Introduction to Earth and Space Science

This course (designed for grade 8, 9, or 10) introduces students to key science concepts that provide a foundation for further study in a variety of other science disciplines. Throughout the course, previously studied physical and life sciences concepts are applied, reinforced, and extended within the context of Earth and space sciences. There are three main organizing themes from which to develop standards-based learning cycle lessons:

• The universe
• Earth systems
• Nature of energy

The Universe

• The field of astronomy has progressed from early scientific achievements (Ptolemy's mathematical model of an Earth-centered universe, Copernicus's heliocentric model, Galileo's telescopes, and Brahe's observational data, which led to Kepler's laws) to more modern endeavors such as the space race, the first moon landing, and the International Space Station.
• Advances in technology have improved understandings of celestial objects and events, but information about deep space and deep time continues to be literally and figuratively beyond the reach of modern science.
• The laws of matter apply across distance and time. Through laboratory experiments and observations of certain phenomena, scientists have determined that the motion of the Earth, the sun, and all celestial bodies is governed by gravitation and inertia. This results in the rotation and revolution of everything from the smallest asteroid to the largest black hole.
• The universe is estimated to be over 14 billion years old. Currently, astronomers conclude that the universe was created from a cataclysmal event referred to as the big bang. Evidence for the big bang includes cosmic background radiation and red shifts observed from very distant galaxies.
• The universe is vast. Billions of stars populate the mostly empty space of the universe. These stars vary in size, age, and color. The sun is a middle-aged, medium-sized, yellow star.
• All stars, including the sun, are powered by enormous amounts of energy released by the nuclear fusion occurring in their cores.

Earth Systems

• Biogeochemical cycles circulate energy and material through the Earth system. These cycles regulate the Earth's climate and result in the dynamic nature and appearance of the Earth's surface.
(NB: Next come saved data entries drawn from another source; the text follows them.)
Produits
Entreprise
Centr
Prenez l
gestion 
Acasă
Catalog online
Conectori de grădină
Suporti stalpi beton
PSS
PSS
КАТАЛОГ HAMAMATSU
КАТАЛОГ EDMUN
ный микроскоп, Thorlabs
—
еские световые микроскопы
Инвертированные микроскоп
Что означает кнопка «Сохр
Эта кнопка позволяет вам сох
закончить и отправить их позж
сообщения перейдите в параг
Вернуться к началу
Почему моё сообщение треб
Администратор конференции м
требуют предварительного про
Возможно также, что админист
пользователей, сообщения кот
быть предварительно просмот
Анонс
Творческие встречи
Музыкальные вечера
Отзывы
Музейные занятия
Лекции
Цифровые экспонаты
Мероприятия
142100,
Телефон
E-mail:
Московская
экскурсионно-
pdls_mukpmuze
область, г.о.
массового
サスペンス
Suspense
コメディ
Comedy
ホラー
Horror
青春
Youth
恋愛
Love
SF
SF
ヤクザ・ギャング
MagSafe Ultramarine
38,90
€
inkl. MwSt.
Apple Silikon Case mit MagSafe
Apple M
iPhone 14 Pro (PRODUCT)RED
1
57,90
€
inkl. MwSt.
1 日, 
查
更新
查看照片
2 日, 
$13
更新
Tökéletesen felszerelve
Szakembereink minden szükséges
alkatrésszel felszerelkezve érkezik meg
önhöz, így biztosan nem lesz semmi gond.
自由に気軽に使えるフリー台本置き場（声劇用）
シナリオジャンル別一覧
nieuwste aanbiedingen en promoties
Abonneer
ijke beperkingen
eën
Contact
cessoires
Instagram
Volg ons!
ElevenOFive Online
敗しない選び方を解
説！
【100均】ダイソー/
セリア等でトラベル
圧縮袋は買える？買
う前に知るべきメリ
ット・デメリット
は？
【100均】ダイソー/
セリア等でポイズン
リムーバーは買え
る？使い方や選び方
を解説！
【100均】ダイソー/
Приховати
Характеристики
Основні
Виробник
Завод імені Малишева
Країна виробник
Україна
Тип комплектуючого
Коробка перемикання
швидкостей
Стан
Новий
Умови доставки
Cycles include, but are not limited to, the hydrologic cycle, the carbon cycle, and the rock cycle.
• The hydrologic cycle moves water throughout seven main water reservoirs: the ocean, atmosphere, surface water, groundwater, biosphere, lithosphere, and glaciers. The ocean is the largest reservoir, holding 97% of all of the Earth's water.
• Temperature and chemical differences in the ocean cause density differences in the water that contribute to the complex deep-water circulation patterns of the ocean. These ocean processes, along with wind, result in short-term weather phenomena. In contrast, long-term weather patterns, particularly temperature and precipitation, determine a region's climate. Factors such as solar energy, ocean processes, winds, and geographical features (e.g., latitude and altitude) also impact climate.
• The carbon cycle moves carbon throughout four main carbon reservoirs: the biosphere, the atmosphere, the ocean, and the lithosphere.
• The rock cycle, driven by tectonic activity, continually creates, breaks down, and transforms rock. Timing and location prevent many rocks from moving cleanly through the cycle.
• Density differences caused by the convective heat flow within the Earth's interior drive the process of plate tectonics. Data supporting the theory of plate tectonics include earthquake and volcanic activity along plate margins, seafloor spreading, fossils and landforms that appear to be the same but are ocean apart, and results from dating techniques.

Nature of Energy

• Electromagnetic radiation is produced when electrons in the excited state emit wavelengths of energy as they return to their original ground states. Depending on the atom type, the resulting radiation takes one of the following forms: gamma rays, X-rays, ultraviolet, visible light, infrared, microwave, or radio.
• Electromagnetic radiation effectively travels in space because it does not require matter to be transmitted. However, only certain wavelengths of electromagnetic radiation from space reach the Earth's surface. These include visible light, radio, and some ultraviolet.
• Solar energy supplies nearly all of the energy necessary for circulating the ocean and atmosphere. Energy is transferred between the Earth's surface and the atmosphere by radiation, convection, and conduction. This energy transfer is influenced by dynamic processes such as cloud cover, Earth's rotation, and the positions of the mountain ranges and ocean.
• The convective heat responsible for plate tectonics is powered by the heat from the decay of radioactive materials deep inside the Earth as well as by residual heat from the formation of the Earth.
• Tectonic activity produces mechanical waves of energy that travel on the Earth's surface and through the Earth's interior. Primary (P) waves are compression waves, while secondary (S) waves are shear waves. The propagation of these waves is affected by the physical properties of the materials they encounter.
• The Earth contains a finite amount of energy and resources. With a human population of more than 6 billion people, it is increasingly evident that humans have the ability to positively or negatively impact Earth's climate, atmosphere, and living systems.